Effect of Feature Extractor Architecture. As can be seen in Table 1, ResNet50 outperforms AlexNet across the board with improvements ranging from 2% to 8% in accuracy. Regarding precision and recall, the margin increases even further. For all stages ResNet50 achieves improvement over AlexNet of up to 7% in precision and 6% in recall. This increase can be attributed to the improved training dynamics and architecture of ResNet50  [16]. Thus, the feature extractor selected for TeCNO is ResNet50.

Table 2. Baseline comparison for Cholec80 and Cholec51 datasets. EndoLSTM and MTRCNet require tool labels, therefore cannot be applied for Cholec51. The average metrics over multiple runs are reported (%) along with their respective standard deviation.
Fig. 2.
figure 2

Qualitative results regarding quality of phase recognition for Cholec80 and Cholec51. (a) Ground truth (b) ResNetLSTM predictions (c) TeCNO predictions. P1 to P7 indicate the phase label.

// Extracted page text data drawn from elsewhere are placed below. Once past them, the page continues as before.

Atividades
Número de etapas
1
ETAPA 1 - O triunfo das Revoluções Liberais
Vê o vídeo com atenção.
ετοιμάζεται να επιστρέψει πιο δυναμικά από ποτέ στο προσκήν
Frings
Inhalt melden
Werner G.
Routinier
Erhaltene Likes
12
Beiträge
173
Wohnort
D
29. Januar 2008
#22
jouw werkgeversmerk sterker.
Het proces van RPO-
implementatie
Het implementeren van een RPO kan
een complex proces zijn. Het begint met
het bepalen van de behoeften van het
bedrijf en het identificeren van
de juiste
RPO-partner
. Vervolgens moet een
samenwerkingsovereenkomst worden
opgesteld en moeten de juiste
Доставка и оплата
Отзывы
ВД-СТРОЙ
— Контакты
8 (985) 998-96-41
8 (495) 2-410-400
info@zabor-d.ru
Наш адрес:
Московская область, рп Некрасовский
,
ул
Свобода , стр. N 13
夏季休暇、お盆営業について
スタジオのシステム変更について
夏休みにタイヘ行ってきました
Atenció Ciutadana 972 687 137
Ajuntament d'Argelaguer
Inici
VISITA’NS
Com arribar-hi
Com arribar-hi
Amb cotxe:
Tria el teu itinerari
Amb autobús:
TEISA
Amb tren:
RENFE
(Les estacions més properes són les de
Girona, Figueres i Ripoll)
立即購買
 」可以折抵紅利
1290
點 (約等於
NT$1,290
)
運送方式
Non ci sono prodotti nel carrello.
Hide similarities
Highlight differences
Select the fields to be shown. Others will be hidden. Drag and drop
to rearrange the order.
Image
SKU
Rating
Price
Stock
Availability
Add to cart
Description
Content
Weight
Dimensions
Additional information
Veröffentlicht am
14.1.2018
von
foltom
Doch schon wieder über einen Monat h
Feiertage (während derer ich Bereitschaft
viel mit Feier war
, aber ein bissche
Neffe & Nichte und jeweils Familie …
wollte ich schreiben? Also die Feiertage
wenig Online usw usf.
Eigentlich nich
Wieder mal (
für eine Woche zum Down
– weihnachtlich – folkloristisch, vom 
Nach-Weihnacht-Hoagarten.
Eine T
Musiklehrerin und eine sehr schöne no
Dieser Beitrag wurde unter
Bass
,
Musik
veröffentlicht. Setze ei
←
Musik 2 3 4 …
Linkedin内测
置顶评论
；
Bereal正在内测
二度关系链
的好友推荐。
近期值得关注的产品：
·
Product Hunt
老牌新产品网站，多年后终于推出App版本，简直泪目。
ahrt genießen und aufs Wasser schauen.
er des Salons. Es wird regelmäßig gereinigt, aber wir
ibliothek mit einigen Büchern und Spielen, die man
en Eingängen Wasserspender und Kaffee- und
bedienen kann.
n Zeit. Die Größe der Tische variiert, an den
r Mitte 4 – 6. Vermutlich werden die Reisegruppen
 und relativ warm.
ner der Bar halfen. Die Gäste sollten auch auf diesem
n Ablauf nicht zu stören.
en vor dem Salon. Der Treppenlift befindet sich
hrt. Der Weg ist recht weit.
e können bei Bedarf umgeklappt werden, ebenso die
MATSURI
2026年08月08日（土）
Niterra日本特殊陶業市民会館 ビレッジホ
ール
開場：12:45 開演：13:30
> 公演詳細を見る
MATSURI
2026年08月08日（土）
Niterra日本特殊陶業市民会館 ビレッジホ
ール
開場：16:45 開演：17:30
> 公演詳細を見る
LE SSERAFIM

Effect of TCN and Number of Stages. Table 1 also highlights the substantial improvement in the performance achieved by the TCN refinement stages. Both AlexNet and ResNet50 obtain higher accuracy by 10% and 6% respectively with the addition of just 1 TCN Stage. Those results signify not only the need for temporal refinement for surgical phase recognition but also the ability of TCNs to improve the performance of any CNN employed as feature extractor, regardless of its previous capacity. We can also observe that the second stage of refinement improves the prediction of both architectures across our metrics. However, Stage 2 outperforms Stage 3 by 1% in accuracy for AlexNet and 2% for ResNet50. This could indicate that 3 stages of refinement lead to overfitting on the training set for our limited amount of data.

Comparative Methods. In Table 2 we present the comparison of TeCNO with different surgical phase recognition approaches that utilize LSTMs to encompass the temporal information in their predictions. PhaseLSTM  [27] and EndoLSTM  [27] are substantially outperformed by ResNetLSTM and TeCNO by 6% and 8% in terms of accuracy for both datasets respectively. This can be justified by the fact that they employ AlexNet for feature extraction, which as we showed above has limited capacity. Even though MTRCNet is trained in an end-to-end fashion, it is also outperformed by 4% by ResNetLSTM and 6% by TeCNO, which are trained in a two-step process. Comparing our proposed approach with ResNetLSTM we notice an improvement of 1–2% in accuracy. However, the precision and recall values of both datasets are substantially higher by 6%–10%. The higher temporal resolution and large receptive field of our proposed model allow for increased performance even for under-represented phases.

Phase Recognition Consistency. In Fig. 2 we visualize the predictions for four laparoscopic videos, two for each dataset. The results clearly highlight the ability of TeCNO to obtain consistent and smooth predictions not only within one phase, but also for the often ambiguous phase transitions. Compared against ResNetLSTM, TeCNO can perform accurate phase recognition, even for the phases with shorter duration, such as P5 and P7. Finally, TeCNO showcases robustness, since Video 3 and 4 are both missing P1. However, the performance of our model does not deteriorate.

5 Conclusion

In this paper we proposed TeCNO, a multi-stage Temporal Convolutional Neural Network, which was successfully deployed on the task of surgical phase recognition. Its full temporal resolution and large receptive field allowed for increased performance against a variety of LSTM-based approaches across two datasets. Online and fast inference on whole video-sequences was additionally achieved due to causal, dilated convolutions. TeCNO increased the prediction consistency, not only within phases, but also in the ambiguous inter-phase transitions. Future work includes evaluation of our method on a larger number of videos from a variety of laparoscopic procedures.